When ADP is enabled, numerical attributes are scaled by the standard deviation. This measure of variability is computed as the standard deviation per attribute with respect to the origin (not the mean) (Marquardt, 1980).

When building or applying a model, Oracle Data Mining automatically replaces missing values of numerical attributes with the mean and missing values of categorical attributes with the mode.

You can configure a Generalized Linear Models to override the default treatment of missing values. With the ODMS_MISSING_VALUE_TREATMENT setting, you can cause the algorithm to delete rows in the training data that have missing values instead of replacing them with the mean or the mode. However, when the model is applied, Oracle Data Mining performs the usual mean/mode missing value replacement. As a result, it is possible that the statistics generated from scoring does not match the statistics generated from building the model.

If you want to delete rows with missing values in the scoring the model, you must perform the transformation explicitly. To make build and apply statistics match, you must remove the rows with NULLs from the scoring data before performing the apply operation. You can do this by creating a view.

CREATE VIEW viewname AS SELECT * from tablename 
     WHERE column_name1 is NOT NULL 
     AND   column_name2 is NOT NULL 
     AND   column_name3 is NOT NULL ..... 

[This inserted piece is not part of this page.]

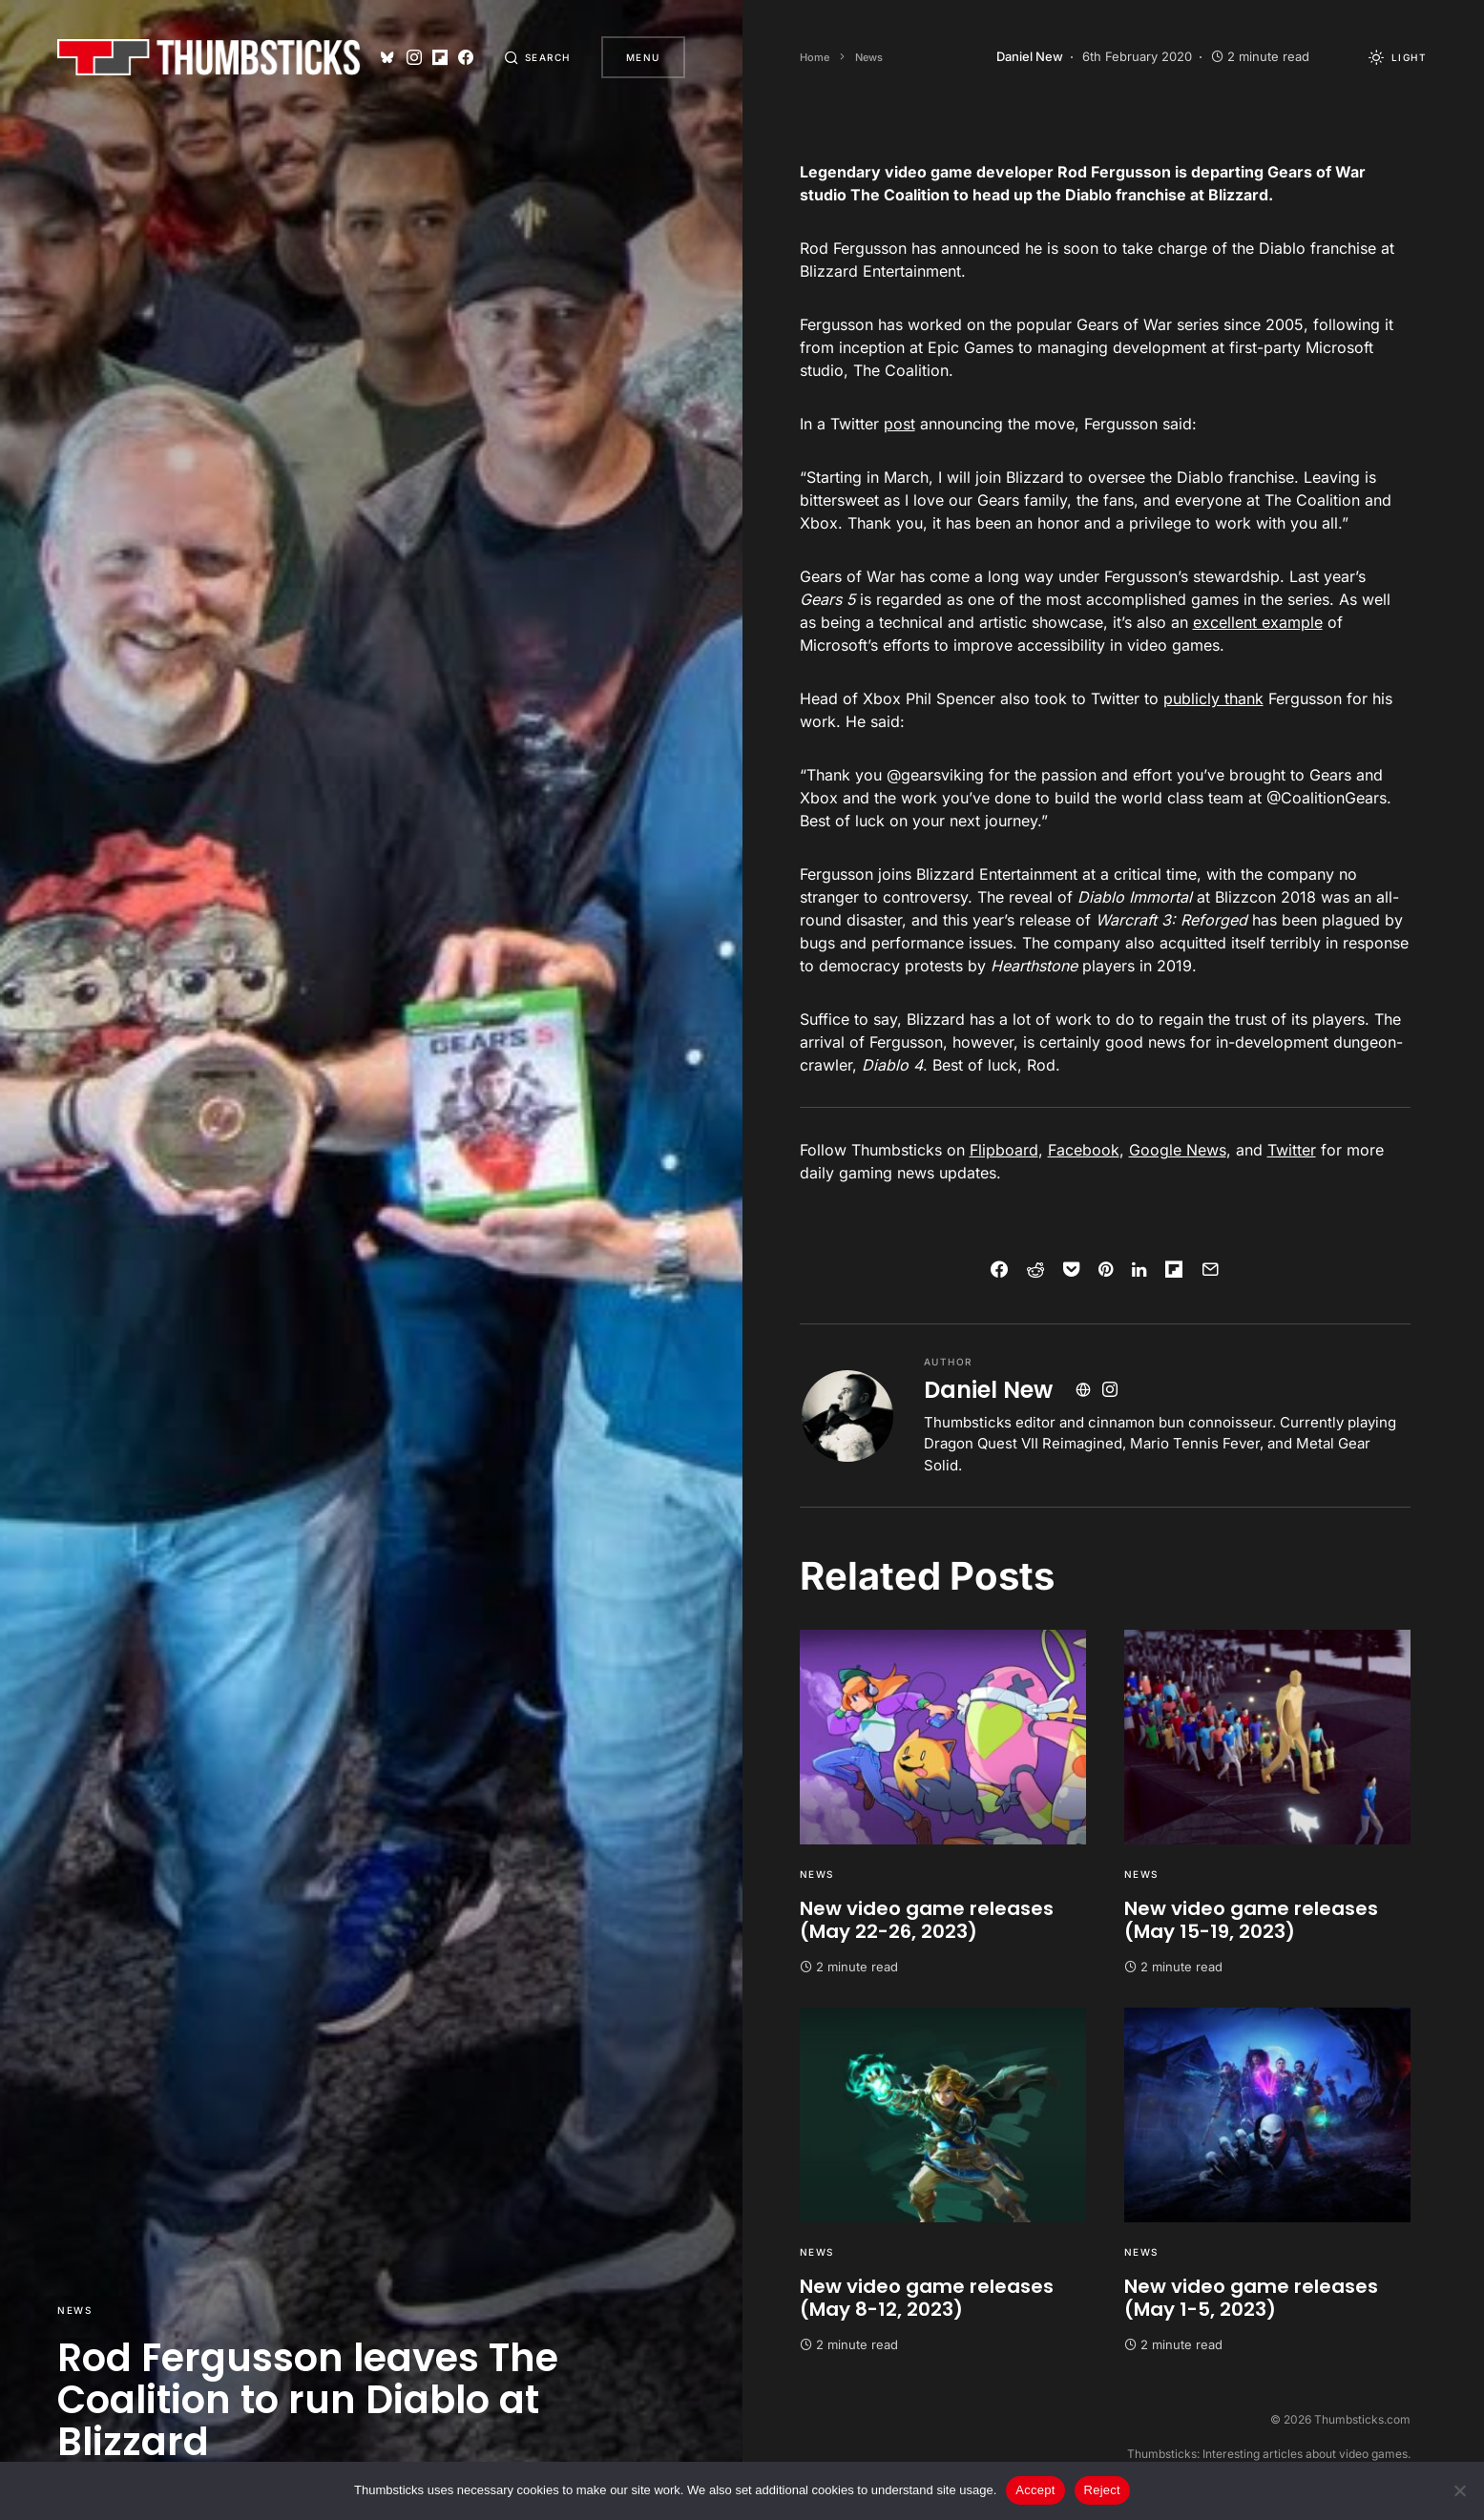 This screenshot has height=2520, width=1484. I want to click on Reject, so click(1102, 2490).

Generalized Linear Model Regression models generate the following coefficient statistics:

• Linear coefficient estimate

• Standard error of the coefficient estimate

• t-value of the coefficient estimate

• Probability of the t-value

• Variance Inflation Factor (VIF)

• Standardized estimate of the coefficient

• Lower and upper confidence bounds of the coefficient

Generalized Linear Model Regression models generate the following statistics that describe the model as a whole:

• Model degrees of freedom

• Model sum of squares

• Model mean square

• Model F statistic

• Model F value probability

• Error degrees of freedom

• Error sum of squares

• Error mean square

• Corrected total degrees of freedom

• Corrected total sum of squares

• Root mean square error

• Dependent mean

• Coefficient of variation

• R-Square

• Adjusted R-Square

• Akaike's information criterion

• Schwarz's Baysian information criterion

• Estimated mean square error of the prediction

• Hocking Sp statistic

• JP statistic (the final prediction error)

• Number of parameters (the number of coefficients, including the intercept)

• Number of rows

• Whether or not the model converged

• Whether or not a covariance matrix was computed

You can use the build setting GLMS_REFERENCE_CLASS_NAME to specify the target value to be used as a reference in a binary logistic regression model. Probabilities are produced for the other (non-reference) class. By default, the algorithm chooses the value with the highest prevalence. If there are ties, the attributes are sorted alpha-numerically in an ascending order.

You can use the build setting CLAS_WEIGHTS_TABLE_NAME to specify the name of a class weights table. Class weights influence the weighting of target classes during the model build.